**Task item**
Looking at the data below, state how many lines contain "Заготовки". No other words are wanted.

Given data START

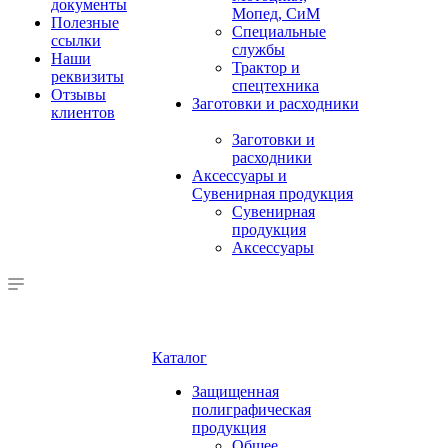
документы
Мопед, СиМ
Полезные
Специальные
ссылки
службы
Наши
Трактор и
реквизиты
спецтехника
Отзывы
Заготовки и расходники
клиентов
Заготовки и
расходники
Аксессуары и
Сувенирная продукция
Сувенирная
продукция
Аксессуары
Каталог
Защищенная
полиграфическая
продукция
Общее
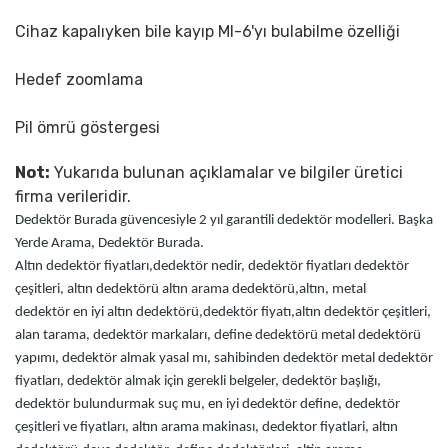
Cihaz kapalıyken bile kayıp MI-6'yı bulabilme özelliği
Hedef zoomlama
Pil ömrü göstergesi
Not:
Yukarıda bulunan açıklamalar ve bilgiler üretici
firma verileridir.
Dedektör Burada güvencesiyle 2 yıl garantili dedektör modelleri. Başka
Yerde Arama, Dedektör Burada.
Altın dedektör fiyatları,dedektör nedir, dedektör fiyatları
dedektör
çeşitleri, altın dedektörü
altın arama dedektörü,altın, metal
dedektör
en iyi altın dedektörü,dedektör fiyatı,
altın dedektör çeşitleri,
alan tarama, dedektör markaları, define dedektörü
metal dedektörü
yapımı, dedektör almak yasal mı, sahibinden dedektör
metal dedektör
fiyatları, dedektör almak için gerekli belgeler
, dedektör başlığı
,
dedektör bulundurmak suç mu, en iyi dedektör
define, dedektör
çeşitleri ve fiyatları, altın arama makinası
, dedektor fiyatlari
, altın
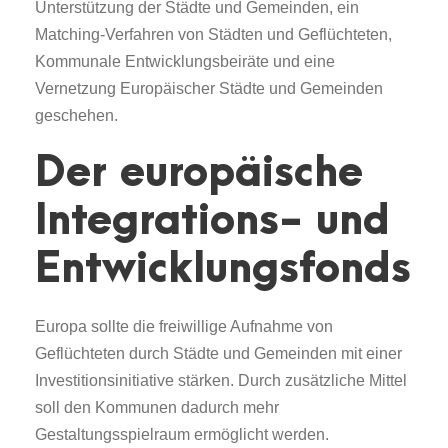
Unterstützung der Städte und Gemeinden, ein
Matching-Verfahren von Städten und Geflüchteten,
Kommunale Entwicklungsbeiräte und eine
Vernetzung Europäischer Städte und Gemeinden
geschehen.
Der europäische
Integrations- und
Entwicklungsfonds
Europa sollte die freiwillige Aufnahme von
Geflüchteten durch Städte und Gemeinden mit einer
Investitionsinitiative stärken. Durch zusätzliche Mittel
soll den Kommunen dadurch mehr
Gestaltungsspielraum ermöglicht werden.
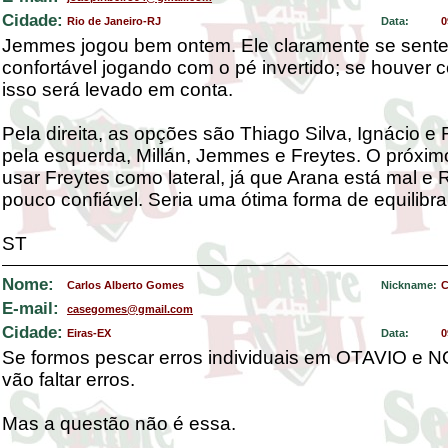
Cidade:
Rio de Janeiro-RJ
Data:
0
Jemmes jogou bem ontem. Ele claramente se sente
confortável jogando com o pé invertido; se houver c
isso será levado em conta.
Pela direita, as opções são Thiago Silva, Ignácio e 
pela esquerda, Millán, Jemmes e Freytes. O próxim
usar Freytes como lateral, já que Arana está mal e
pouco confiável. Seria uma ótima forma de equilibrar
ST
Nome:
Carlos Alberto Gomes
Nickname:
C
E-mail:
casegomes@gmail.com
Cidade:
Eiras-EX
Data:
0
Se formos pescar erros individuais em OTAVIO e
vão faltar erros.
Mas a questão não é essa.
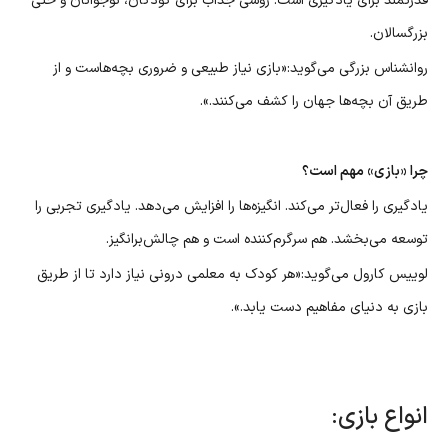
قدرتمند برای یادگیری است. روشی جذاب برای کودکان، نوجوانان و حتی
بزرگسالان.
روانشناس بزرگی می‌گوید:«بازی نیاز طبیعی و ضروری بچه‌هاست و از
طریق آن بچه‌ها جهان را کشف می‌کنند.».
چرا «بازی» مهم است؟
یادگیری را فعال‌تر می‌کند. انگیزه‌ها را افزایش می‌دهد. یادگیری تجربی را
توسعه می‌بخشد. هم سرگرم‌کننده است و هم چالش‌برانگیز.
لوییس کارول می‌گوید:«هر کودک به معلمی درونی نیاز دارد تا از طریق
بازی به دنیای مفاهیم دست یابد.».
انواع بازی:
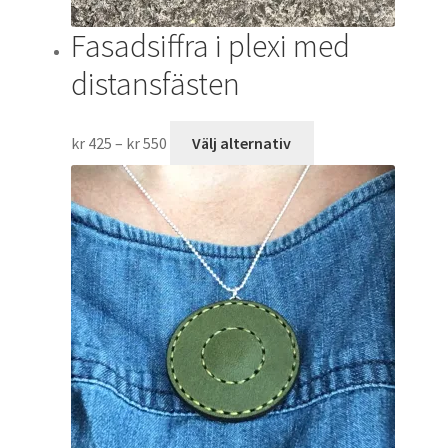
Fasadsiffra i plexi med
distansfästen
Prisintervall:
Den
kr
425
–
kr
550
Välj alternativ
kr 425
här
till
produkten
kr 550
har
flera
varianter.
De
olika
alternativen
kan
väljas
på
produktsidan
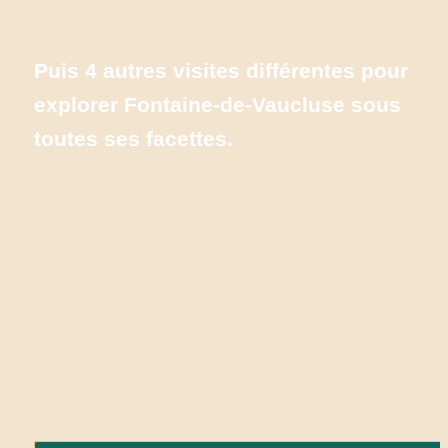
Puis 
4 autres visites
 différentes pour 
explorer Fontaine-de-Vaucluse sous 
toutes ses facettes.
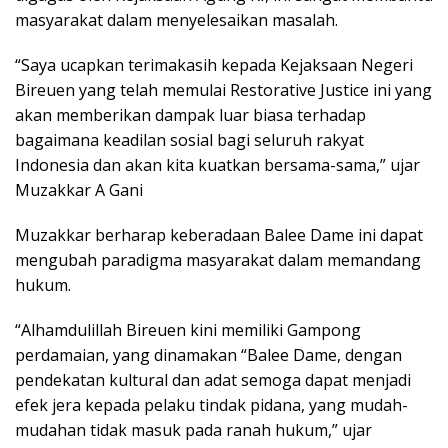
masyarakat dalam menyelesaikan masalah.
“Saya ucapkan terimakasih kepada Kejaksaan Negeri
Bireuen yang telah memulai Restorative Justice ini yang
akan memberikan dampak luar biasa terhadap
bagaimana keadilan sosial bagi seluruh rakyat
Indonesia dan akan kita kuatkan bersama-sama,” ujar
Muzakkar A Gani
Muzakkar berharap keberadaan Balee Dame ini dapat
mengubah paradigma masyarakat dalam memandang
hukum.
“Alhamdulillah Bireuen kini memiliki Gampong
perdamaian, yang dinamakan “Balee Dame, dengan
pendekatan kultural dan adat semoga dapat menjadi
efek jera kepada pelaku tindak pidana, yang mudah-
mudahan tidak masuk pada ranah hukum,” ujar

Given data END

**Solution to this task**
2